PISTCHIK (reprenant son souffle)
Elle a même embelli… Elle revient habillée à la dernière mode de Paris… Et vogue la galère…

LOPAKHINE
Votre frère, Léonide Andréïévitch, prétend que je suis un rustre, un koulak, mais ça m'est parfaitement indifférent. Qu'il dise de moi ce qu'il veut ! J'aurais voulu seulement que vous ayez confiance en moi comme autrefois, que vos beaux yeux me regardent comme par le passé avec une douce compassion. Bonté divine ! Mon père était en servage chez votre grand- père et votre père; mais vous, personnellement, vous avez tant fait pour moi jadis, que j'ai tout oublié et que je vous aime comme quelqu'un de très proche… et même davantage…

LIOUBOV ANDREIEVNA
Je ne tiens pas en place… (Elle saute sur ses jambes et marche de long en large très émue.)
Je ne pourrai supporter ce bonheur… Allez, moquez-vous de moi, je suis stupide… Cette chère petite armoire… (Elle pose ses lèvres sur l'armoire.)
Cette chère petite table…

GAIEV
Liouba, notre vieille nourrice est morte pendant ton absence.

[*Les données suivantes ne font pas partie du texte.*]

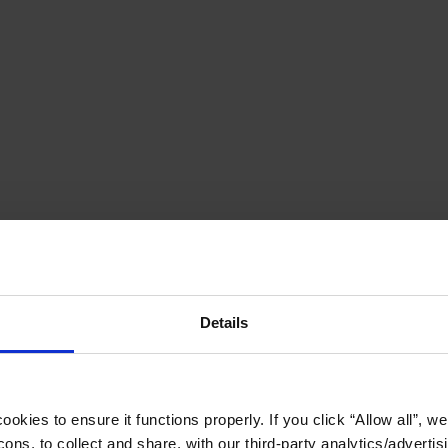
Details
okies to ensure it functions properly. If you click “Allow all”, we 
ons, to collect and share, with our third-party analytics/advertis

LIOUBOV ANDREIEVNA (s'assied et boit son café)
Oui, que Dieu ait son âme. On me l'a écrit.

GAIEV
Anastase est mort aussi. Pétrouchka Kossoï m'a quitté. Il habite en ville à présent, chez le commissaire de police.
(Il sort de sa poche une botte de bonbons et en met un dans sa bouche.)

PISTCHIK
Ma fille Dachenka… vous fait transmettre ses respects…

LOPAKHINE
J'aurais voulu vous dire quelque chose de très agréable, d'amusant. (Il jette un coup d'œil à sa montre.)
Je dois partir, je n'ai pas le temps de parler beaucoup… eh bien, je vais vous le dire en deux-trois mots. Vous savez déjà que votre cerisaie va être saisie et sera vendue aux enchères le 22 août. Mais ne vous inquiétez pas, chère Lioubov Andréïevna, dormez en paix, il y a une issue… Voici ce que je vous propose. Ecoutez-moi ! Votre propriété n'est qu'à vingt verstes de la ville; on vient de construire une ligne de chemin de fer à proximité, et si on découpe la cerisaie et les terres en bordure de la rivière en lotissements pour maisons de campagne et qu'on les loue à bail, vous en tirerez pour le moins un revenu annuel de vingt-cinq mille roubles.

GAIEV
Excusez-moi, mais c'est absurde !

LIOUBOV ANDREIEVNA
Je ne vous comprends pas très bien, Ermolaï Alexéïévitch.

LOPAKHINE
Vos locataires vous payeront par an au moins vingt-cinq roubles l'hectare. Et si vous faites publier une annonce aujourd'hui même, je vous garantis ce qu'il vous plaira qu'il ne vous restera plus une parcelle de terre libre avant l'automne, on vous enlèvera tout. En un mot, je vous félicite, vous êtes sauvée. Le site est merveilleux, la rivière profonde. Il faudra bien sûr remettre tout cela en ordre, nettoyer un peu… démolir par exemple toutes les vieilles bâtisses, entre autres cette maison qui ne vaut plus rien, abattre la vieille cerisaie…

LIOUBOV ANDREIEVNA
L'abattre ? Pardonnez-moi, mon bon, mais vous n'y entendez rien. S'il y a dans toute la région une seule chose digne d'intérêt et même remarquable, c'est bien notre cerisaie…

LOPAKHINE
Votre cerisaie n'est remarquable que par son étendue. Elle ne donne des cerises qu'une fois tous les deux ans, et encore on ne sait qu'en faire, personne ne les achète.

GAIEV
Même le Dictionnaire encyclopédique mentionne notre jardin.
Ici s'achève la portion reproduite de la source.